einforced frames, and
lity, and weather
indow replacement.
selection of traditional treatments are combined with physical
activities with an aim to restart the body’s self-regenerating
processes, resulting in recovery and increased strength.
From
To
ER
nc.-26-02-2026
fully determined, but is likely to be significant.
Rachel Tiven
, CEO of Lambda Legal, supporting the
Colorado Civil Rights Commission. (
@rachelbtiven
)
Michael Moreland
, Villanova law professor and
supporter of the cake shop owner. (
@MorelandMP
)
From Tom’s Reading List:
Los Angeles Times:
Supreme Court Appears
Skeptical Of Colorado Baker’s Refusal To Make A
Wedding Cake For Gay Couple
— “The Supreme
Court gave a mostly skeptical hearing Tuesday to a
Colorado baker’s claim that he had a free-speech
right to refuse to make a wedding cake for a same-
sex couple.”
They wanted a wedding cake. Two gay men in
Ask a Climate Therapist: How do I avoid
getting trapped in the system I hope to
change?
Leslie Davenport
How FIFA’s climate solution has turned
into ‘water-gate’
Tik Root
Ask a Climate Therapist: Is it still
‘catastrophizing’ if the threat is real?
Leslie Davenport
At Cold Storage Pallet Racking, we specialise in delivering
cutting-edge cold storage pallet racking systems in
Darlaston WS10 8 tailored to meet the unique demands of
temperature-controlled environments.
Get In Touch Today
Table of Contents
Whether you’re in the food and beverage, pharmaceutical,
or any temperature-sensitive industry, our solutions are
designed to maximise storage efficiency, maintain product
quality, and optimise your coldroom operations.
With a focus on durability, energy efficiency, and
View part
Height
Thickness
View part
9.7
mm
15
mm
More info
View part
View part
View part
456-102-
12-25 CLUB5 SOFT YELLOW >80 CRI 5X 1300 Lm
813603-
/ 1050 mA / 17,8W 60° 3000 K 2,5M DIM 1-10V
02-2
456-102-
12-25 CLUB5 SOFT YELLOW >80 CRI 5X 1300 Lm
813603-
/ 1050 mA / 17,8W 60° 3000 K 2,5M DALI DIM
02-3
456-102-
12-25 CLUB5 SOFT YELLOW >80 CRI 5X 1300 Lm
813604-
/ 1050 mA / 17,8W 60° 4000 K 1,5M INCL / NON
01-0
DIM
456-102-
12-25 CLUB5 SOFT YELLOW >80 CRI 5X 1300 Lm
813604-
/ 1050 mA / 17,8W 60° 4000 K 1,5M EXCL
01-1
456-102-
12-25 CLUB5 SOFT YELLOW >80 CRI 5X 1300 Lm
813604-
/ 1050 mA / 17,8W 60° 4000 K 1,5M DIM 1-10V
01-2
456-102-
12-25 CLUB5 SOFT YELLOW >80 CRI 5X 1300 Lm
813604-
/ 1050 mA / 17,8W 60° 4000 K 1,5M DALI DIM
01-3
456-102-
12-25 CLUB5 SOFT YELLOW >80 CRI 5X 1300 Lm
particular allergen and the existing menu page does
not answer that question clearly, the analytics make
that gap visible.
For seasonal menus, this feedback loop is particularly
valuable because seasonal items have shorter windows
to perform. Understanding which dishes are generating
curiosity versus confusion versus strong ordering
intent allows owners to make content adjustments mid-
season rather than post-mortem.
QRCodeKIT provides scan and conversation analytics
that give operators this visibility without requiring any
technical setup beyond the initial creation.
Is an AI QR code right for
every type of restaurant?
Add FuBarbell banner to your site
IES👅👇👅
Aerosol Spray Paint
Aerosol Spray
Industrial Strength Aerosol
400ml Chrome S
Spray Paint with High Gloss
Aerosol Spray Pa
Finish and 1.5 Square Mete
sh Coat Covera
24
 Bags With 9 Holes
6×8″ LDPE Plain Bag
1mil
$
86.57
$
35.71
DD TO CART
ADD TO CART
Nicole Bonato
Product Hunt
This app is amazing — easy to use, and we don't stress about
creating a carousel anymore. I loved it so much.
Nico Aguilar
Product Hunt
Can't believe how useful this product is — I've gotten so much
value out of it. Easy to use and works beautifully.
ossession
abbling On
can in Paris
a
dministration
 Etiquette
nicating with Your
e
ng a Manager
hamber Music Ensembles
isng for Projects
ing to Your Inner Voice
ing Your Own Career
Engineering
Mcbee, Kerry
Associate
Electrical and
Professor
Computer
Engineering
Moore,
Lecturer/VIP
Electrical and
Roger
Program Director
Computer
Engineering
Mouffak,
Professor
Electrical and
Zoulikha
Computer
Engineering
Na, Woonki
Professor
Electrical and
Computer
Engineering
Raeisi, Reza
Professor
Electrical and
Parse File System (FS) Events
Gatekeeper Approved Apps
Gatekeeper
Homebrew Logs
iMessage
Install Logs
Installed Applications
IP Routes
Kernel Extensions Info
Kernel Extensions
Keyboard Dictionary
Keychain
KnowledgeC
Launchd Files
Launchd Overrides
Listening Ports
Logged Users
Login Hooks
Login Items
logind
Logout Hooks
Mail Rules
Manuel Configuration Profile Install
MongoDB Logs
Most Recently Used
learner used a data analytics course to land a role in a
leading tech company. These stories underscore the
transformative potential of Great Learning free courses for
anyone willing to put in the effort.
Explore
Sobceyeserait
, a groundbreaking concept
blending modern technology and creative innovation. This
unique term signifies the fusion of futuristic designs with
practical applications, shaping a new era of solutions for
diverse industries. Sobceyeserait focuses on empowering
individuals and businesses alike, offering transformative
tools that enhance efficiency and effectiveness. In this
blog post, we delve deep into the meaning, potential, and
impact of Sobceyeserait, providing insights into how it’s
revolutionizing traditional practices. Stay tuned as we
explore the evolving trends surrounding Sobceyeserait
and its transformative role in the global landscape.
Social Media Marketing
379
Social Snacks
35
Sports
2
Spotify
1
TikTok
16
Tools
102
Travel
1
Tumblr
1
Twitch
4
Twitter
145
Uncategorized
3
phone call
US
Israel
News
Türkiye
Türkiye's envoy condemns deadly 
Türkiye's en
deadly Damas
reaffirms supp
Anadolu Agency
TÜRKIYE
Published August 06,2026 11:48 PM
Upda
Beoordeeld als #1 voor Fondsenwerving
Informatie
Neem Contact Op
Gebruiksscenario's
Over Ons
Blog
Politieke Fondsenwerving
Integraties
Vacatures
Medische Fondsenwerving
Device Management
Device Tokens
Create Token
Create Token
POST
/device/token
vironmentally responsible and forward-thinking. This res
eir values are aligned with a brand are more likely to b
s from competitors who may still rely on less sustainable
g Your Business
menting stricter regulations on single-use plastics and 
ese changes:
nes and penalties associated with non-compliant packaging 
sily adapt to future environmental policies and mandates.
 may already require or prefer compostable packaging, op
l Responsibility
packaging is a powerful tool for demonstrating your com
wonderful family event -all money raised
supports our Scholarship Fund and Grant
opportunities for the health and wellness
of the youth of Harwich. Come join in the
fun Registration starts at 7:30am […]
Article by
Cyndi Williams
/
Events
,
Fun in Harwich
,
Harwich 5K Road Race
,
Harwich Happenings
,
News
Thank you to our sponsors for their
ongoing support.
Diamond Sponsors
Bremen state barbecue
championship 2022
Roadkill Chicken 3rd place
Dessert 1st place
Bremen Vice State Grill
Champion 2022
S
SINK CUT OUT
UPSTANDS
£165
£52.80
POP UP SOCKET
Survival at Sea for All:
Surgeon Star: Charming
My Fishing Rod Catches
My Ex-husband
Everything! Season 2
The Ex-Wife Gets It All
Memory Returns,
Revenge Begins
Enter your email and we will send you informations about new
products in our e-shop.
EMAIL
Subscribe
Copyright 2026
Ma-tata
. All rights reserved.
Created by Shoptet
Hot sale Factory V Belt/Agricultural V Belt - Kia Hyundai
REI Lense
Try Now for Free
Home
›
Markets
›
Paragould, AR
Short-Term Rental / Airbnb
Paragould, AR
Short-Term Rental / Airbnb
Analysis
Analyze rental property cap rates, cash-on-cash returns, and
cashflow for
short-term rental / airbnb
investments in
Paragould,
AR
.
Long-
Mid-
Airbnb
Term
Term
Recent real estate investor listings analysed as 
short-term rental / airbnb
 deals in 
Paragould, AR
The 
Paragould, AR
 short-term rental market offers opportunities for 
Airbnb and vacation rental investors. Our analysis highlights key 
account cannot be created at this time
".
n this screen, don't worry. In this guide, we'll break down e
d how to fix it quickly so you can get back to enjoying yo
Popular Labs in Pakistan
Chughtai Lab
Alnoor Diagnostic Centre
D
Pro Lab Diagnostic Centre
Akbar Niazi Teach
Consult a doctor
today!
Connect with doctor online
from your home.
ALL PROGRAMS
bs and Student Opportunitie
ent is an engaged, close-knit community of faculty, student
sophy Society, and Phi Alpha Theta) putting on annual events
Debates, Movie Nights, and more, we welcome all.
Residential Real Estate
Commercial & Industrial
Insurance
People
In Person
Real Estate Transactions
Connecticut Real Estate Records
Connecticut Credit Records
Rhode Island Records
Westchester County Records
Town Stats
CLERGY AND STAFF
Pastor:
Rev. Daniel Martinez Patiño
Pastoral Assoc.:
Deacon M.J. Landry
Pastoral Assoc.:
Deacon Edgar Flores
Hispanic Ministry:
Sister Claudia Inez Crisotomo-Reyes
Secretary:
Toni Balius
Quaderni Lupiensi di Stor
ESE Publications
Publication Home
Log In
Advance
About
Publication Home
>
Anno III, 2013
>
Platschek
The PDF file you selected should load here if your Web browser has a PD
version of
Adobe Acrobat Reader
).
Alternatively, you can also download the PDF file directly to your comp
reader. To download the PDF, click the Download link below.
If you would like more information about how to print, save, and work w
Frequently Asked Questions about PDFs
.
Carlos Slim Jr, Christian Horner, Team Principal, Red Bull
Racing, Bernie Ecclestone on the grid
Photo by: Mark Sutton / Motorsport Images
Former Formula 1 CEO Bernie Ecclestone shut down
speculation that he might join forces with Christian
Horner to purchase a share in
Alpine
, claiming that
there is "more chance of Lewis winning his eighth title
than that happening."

--------------------------------------------------

PROBLEM TO WORK ON.
Copy exactly, please, the span of lines that begins at the line with "n this screen, don't" and ends at the last line of the data, both included.

RESULT.
n this screen, don't worry. In this guide, we'll break down e
d how to fix it quickly so you can get back to enjoying yo
Popular Labs in Pakistan
Chughtai Lab
Alnoor Diagnostic Centre
D
Pro Lab Diagnostic Centre
Akbar Niazi Teach
Consult a doctor
today!
Connect with doctor online
from your home.
ALL PROGRAMS
bs and Student Opportunitie
ent is an engaged, close-knit community of faculty, student
sophy Society, and Phi Alpha Theta) putting on annual events
Debates, Movie Nights, and more, we welcome all.
Residential Real Estate
Commercial & Industrial
Insurance
People
In Person
Real Estate Transactions
Connecticut Real Estate Records
Connecticut Credit Records
Rhode Island Records
Westchester County Records
Town Stats
CLERGY AND STAFF
Pastor:
Rev. Daniel Martinez Patiño
Pastoral Assoc.:
Deacon M.J. Landry
Pastoral Assoc.:
Deacon Edgar Flores
Hispanic Ministry:
Sister Claudia Inez Crisotomo-Reyes
Secretary:
Toni Balius
Quaderni Lupiensi di Stor
ESE Publications
Publication Home
Log In
Advance
About
Publication Home
>
Anno III, 2013
>
Platschek
The PDF file you selected should load here if your Web browser has a PD
version of
Adobe Acrobat Reader
).
Alternatively, you can also download the PDF file directly to your comp
reader. To download the PDF, click the Download link below.
If you would like more information about how to print, save, and work w
Frequently Asked Questions about PDFs
.
Carlos Slim Jr, Christian Horner, Team Principal, Red Bull
Racing, Bernie Ecclestone on the grid
Photo by: Mark Sutton / Motorsport Images
Former Formula 1 CEO Bernie Ecclestone shut down
speculation that he might join forces with Christian
Horner to purchase a share in
Alpine
, claiming that
there is "more chance of Lewis winning his eighth title
than that happening."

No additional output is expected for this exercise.